Councillor Paul Osborn said: "Our residents want to hear plain speaking and that is what we'll deliver. Every organisation uses jargon to some degree, but councils have been among the worst offenders." The council has also promised to answer phone calls within 30 seconds, acknowledge e-mails within 24 hours and make sure visitors are seen within 15 minutes.

Source

5 comments:

Anonymous said...

Don't know about Australia, but here in NYC they call Garbage Men by the title "Sanitation Engineers"! Also, since the 80s, most big companies to have dozens of "vice presidents", which used to indicate the second in command, and of course meant the one that would replace the CEO if he died or retired.

Anonymous said...

Is this an attempt by the Brits to rid themselves of PC-speak?

Anonymous said...

no, it's an attempt to let the voting public think they have a say in matters.

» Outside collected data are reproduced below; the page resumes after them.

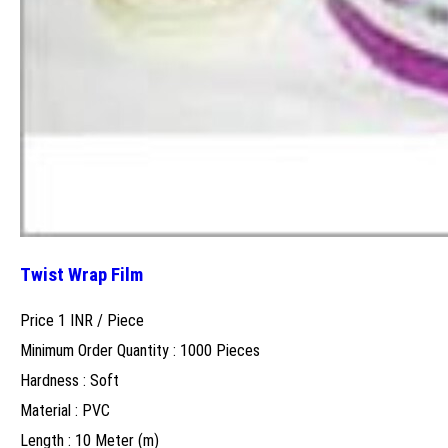
Twist Wrap Film
Price 1 INR /
Piece
Minimum Order Quantity : 1000 Pieces
Hardness : Soft
Material : PVC
Length : 10 Meter (m)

As to the explosion of job titles: The company I worked with until late last year called everyone who had any people under him a vice president, or even could potentially have people under him.
Some people were one man project teams, they were vice president of operations for that project.

Over a decade ago I already noticed that the ladies cleaning toilets were suddenly called "internal hygiene officers", so the inflation in job titles is pretty universal.

Anonymous said...

Well, this is one problem we can actually trace to it's origin. This started back in the 60's with a guy named Ed Norton, (played by Art Carney) a sewer worker in NYC. Trying to add some dignity to his job, he described himself as a "subterranean engineer". His good buddy Ralph Kramden, (Jackie Gleason) a NYC bus driver, loved it. Now you know the rest of the story.

Anonymous said...

Is anyone fooled or impressed by inflated and incomprehensible job titles? So why do ppl do it, as it immediately suggests the job must be very menial or banal.